Records excerpted from a collection:
____
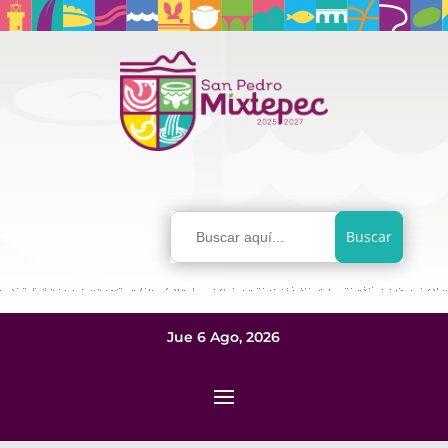
Buscar:
Jue 6 Ago, 2026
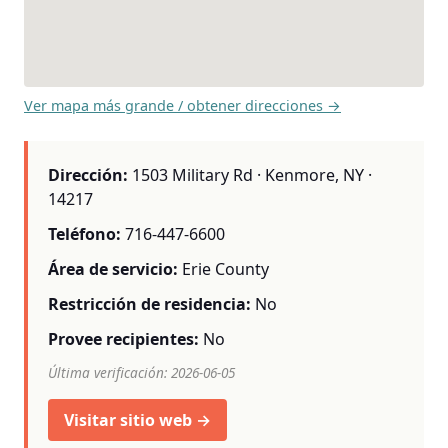
Ver mapa más grande / obtener direcciones →
Dirección:
1503 Military Rd · Kenmore, NY ·
14217
Teléfono:
716-447-6600
Área de servicio:
Erie County
Restricción de residencia:
No
Provee recipientes:
No
Última verificación: 2026-06-05
Visitar sitio web →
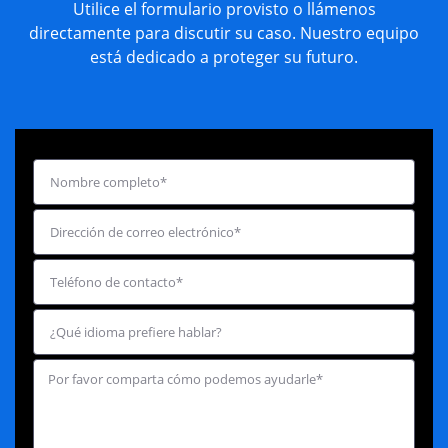
Utilice el formulario provisto o llámenos
directamente para discutir su caso. Nuestro equipo
está dedicado a proteger su futuro.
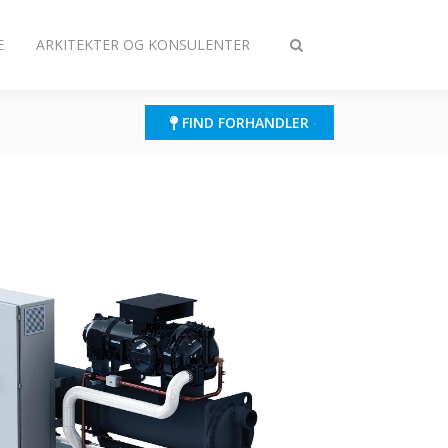
E
ARKITEKTER OG KONSULENTER
Slå
søgning
til/fra
FIND FORHANDLER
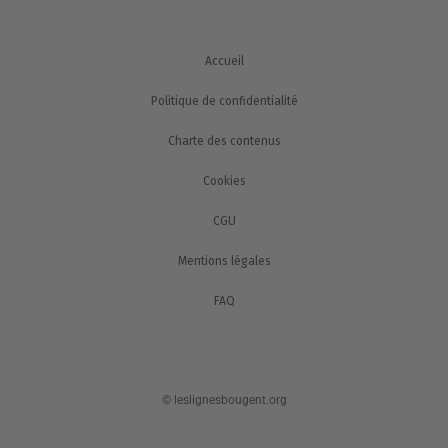
Accueil
Politique de confidentialité
Charte des contenus
Cookies
CGU
Mentions légales
FAQ
© leslignesbougent.org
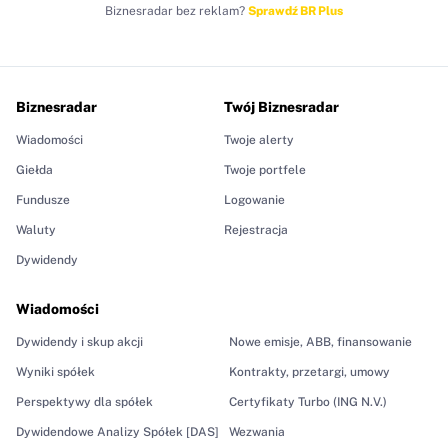
Biznesradar bez reklam?
Sprawdź BR Plus
Biznesradar
Twój Biznesradar
Wiadomości
Twoje alerty
Giełda
Twoje portfele
Fundusze
Logowanie
Waluty
Rejestracja
Dywidendy
Wiadomości
Dywidendy i skup akcji
Nowe emisje, ABB, finansowanie
Wyniki spółek
Kontrakty, przetargi, umowy
Perspektywy dla spółek
Certyfikaty Turbo (ING N.V.)
Dywidendowe Analizy Spółek [DAS]
Wezwania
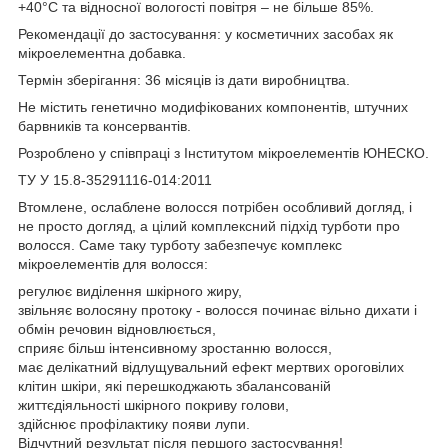
+40°С та відносної вологості повітря – не більше 85%.
Рекомендації до застосування: у косметичних засобах як
мікроелементна добавка.
Термін зберігання: 36 місяців із дати виробництва.
Не містить генетично модифікованих компонентів, штучних
барвників та консервантів.
Розроблено у співпраці з Інститутом мікроелементів ЮНЕСКО.
ТУ У 15.8-35291116-014:2011
Втомлене, ослаблене волосся потрібен особливий догляд, і
не просто догляд, а цілий комплексний підхід турботи про
волосся. Саме таку турботу забезпечує комплекс
мікроелементів для волосся:
регулює виділення шкірного жиру,
звільняє волосяну протоку - волосся починає вільно дихати і
обмін речовин відновлюється,
сприяє більш інтенсивному зростанню волосся,
має делікатний відлущувальний ефект мертвих ороговілих
клітин шкіри, які перешкоджають збалансованій
життєдіяльності шкірного покриву голови,
здійснює профілактику появи лупи.
Відчутний результат після першого застосування!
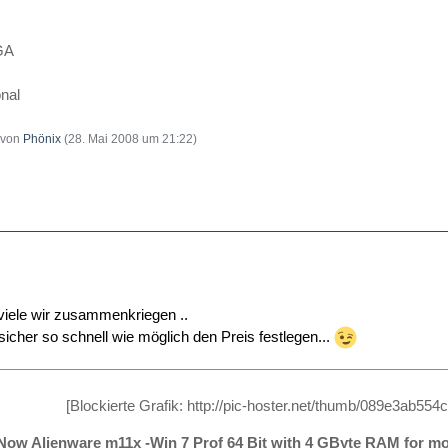
GA
nal
t von
Phönix
(
28. Mai 2008 um 21:22
)
viele wir zusammenkriegen ..
sicher so schnell wie möglich den Preis festlegen...
[Blockierte Grafik: http://pic-hoster.net/thumb/089e3ab55
ow Alienware m11x -Win 7 Prof 64 Bit with 4 GByte RAM for mob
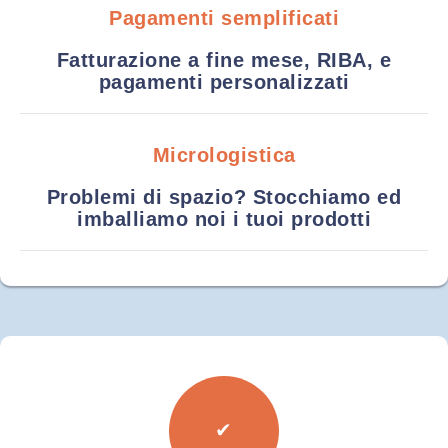
Pagamenti semplificati
Fatturazione a fine mese, RIBA, e
pagamenti personalizzati
Micrologistica
Problemi di spazio? Stocchiamo ed
imballiamo noi i tuoi prodotti
✔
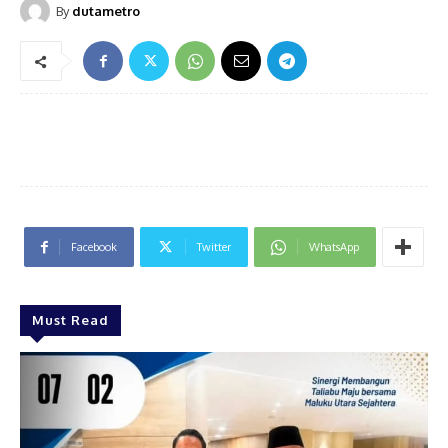
By
dutametro
Facebook
Twitter
WhatsApp
Must Read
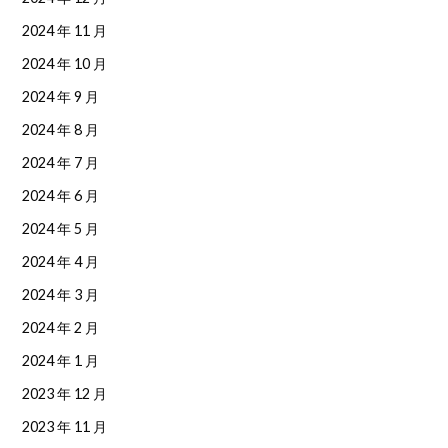
2024 年 11 月
2024 年 10 月
2024 年 9 月
2024 年 8 月
2024 年 7 月
2024 年 6 月
2024 年 5 月
2024 年 4 月
2024 年 3 月
2024 年 2 月
2024 年 1 月
2023 年 12 月
2023 年 11 月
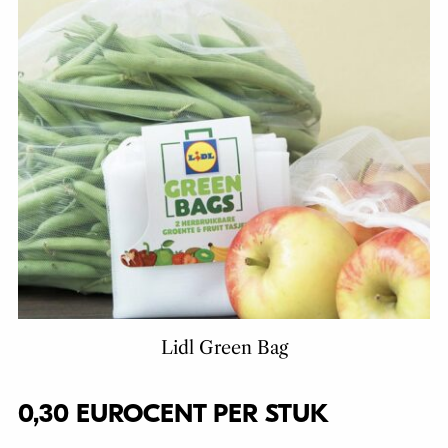
Lidl Green Bag
0,30 EUROCENT PER STUK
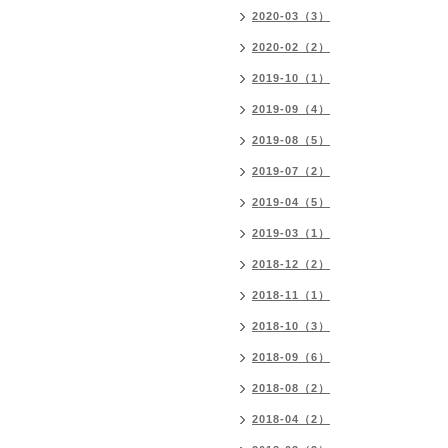
2020-03（3）
2020-02（2）
2019-10（1）
2019-09（4）
2019-08（5）
2019-07（2）
2019-04（5）
2019-03（1）
2018-12（2）
2018-11（1）
2018-10（3）
2018-09（6）
2018-08（2）
2018-04（2）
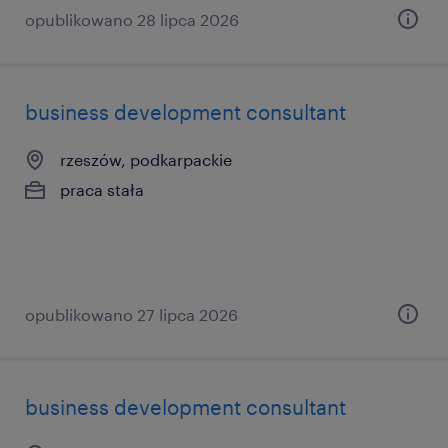
opublikowano 28 lipca 2026
business development consultant
rzeszów, podkarpackie
praca stała
opublikowano 27 lipca 2026
business development consultant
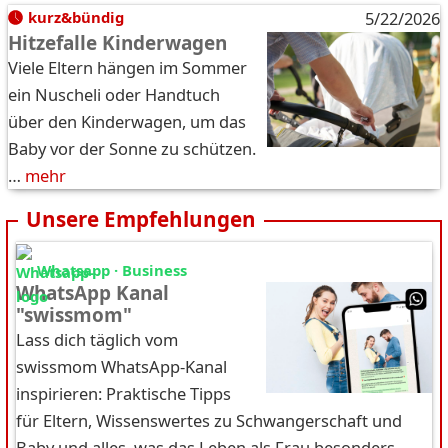
kurz&bündig
5/22/2026
Hitzefalle Kinderwagen
Viele Eltern hängen im Sommer
ein Nuscheli oder Handtuch
über den Kinderwagen, um das
Baby vor der Sonne zu schützen.
…
mehr
Unsere Empfehlungen
Whatsapp · Business
WhatsApp Kanal
"swissmom"
Lass dich täglich vom
swissmom WhatsApp-Kanal
inspirieren: Praktische Tipps
für Eltern, Wissenswertes zu Schwangerschaft und
Baby und alles, was das Leben als Frau besonders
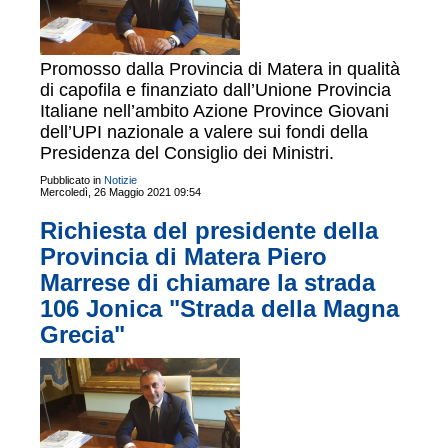
Promosso dalla Provincia di Matera in qualità
di capofila e finanziato dall’Unione Provincia
Italiane nell’ambito Azione Province Giovani
dell’UPI nazionale a valere sui fondi della
Presidenza del Consiglio dei Ministri.
Pubblicato in
Notizie
Mercoledì, 26 Maggio 2021 09:54
Richiesta del presidente della
Provincia di Matera Piero
Marrese di chiamare la strada
106 Jonica "Strada della Magna
Grecia"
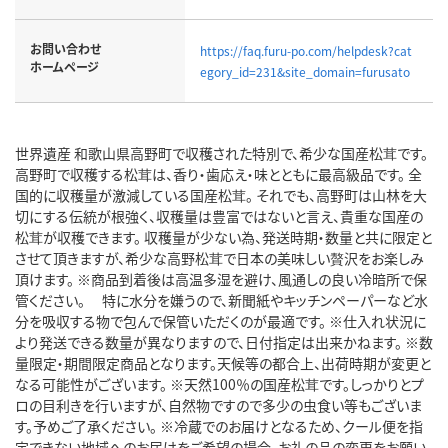
お問い合わせ
https://faq.furu-po.com/helpdesk?cat
ホームページ
egory_id=231&site_domain=furusato
世界遺産 和歌山県高野町で収穫された特別で、希少な国産松茸です。
高野町で収穫する松茸は、香り・歯応え・味とともに最高級品です。 全
国的に収穫量が激減している国産松茸。 それでも、高野町は山林を大
切にする伝統が根強く、収穫量は豊富ではないと言え、貴重な国産の
松茸が収穫できます。 収穫量が少ない為、発送時期・数量と共に限定と
させて頂きますが、希少な高野松茸で日本の美味しい贅沢をお楽しみ
頂けます。 ※商品到着後は高温多湿を避け、風通しの良い冷暗所で保
管ください。 特に水分を嫌うので、新聞紙やキッチンペーパーなど水
分を吸収する物で包んで保管いただくのが最適です。 ※仕入れ状況に
より発送できる数量が異なりますので、日付指定は出来かねます。 ※数
量限定・期間限定商品となります。天候等の都合上、出荷時期が変更と
なる可能性がございます。 ※天然100％の国産松茸です。しっかりとプ
ロの目利きを行いますが、自然物ですので多少の虫食い等もございま
す。予めご了承ください。 ※冷蔵でのお届けとなるため、クール便を指
定できない地域へのお届けをご希望の場合、お礼の品の変更をお願い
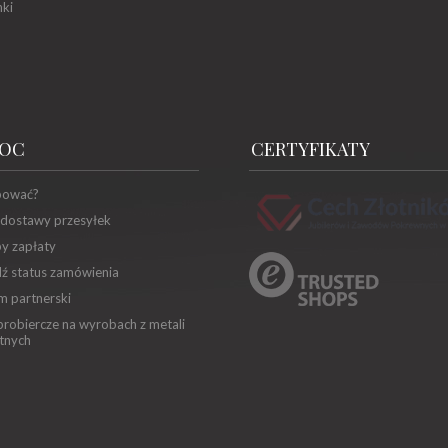
ki
OC
CERTYFIKATY
pować?
 dostawy przesyłek
y zapłaty
ź status zamówienia
m partnerski
robiercze na wyrobach z metali
tnych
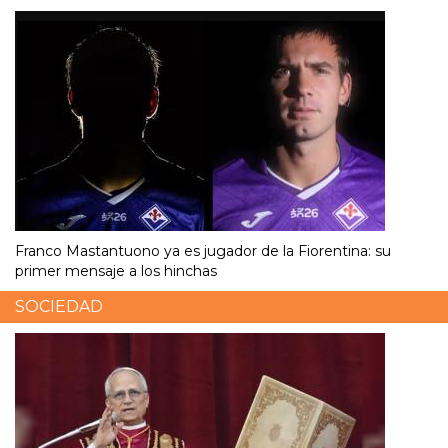
Franco Mastantuono ya es jugador de la Fiorentina: su
primer mensaje a los hinchas
SOCIEDAD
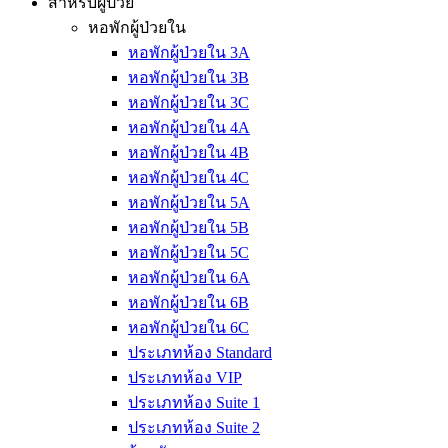
สำหรับผู้ป่วย
หอพักผู้ป่วยใน
หอพักผู้ป่วยใน 3A
หอพักผู้ป่วยใน 3B
หอพักผู้ป่วยใน 3C
หอพักผู้ป่วยใน 4A
หอพักผู้ป่วยใน 4B
หอพักผู้ป่วยใน 4C
หอพักผู้ป่วยใน 5A
หอพักผู้ป่วยใน 5B
หอพักผู้ป่วยใน 5C
หอพักผู้ป่วยใน 6A
หอพักผู้ป่วยใน 6B
หอพักผู้ป่วยใน 6C
ประเภทห้อง Standard
ประเภทห้อง VIP
ประเภทห้อง Suite 1
ประเภทห้อง Suite 2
____
• **Aim of the task**: Where a picture appears in the records above, omit it, and transcribe exactly the stretch of lines from the one with "Dywidendowe Analizy Spółek [DAS]" through the one with "Термін зберігання: 36".

• **Result of this exercise**:
Dywidendowe Analizy Spółek [DAS]
Wezwania
+40°С та відносної вологості повітря – не більше 85%.
Рекомендації до застосування: у косметичних засобах як
мікроелементна добавка.
Термін зберігання: 36 місяців із дати виробництва.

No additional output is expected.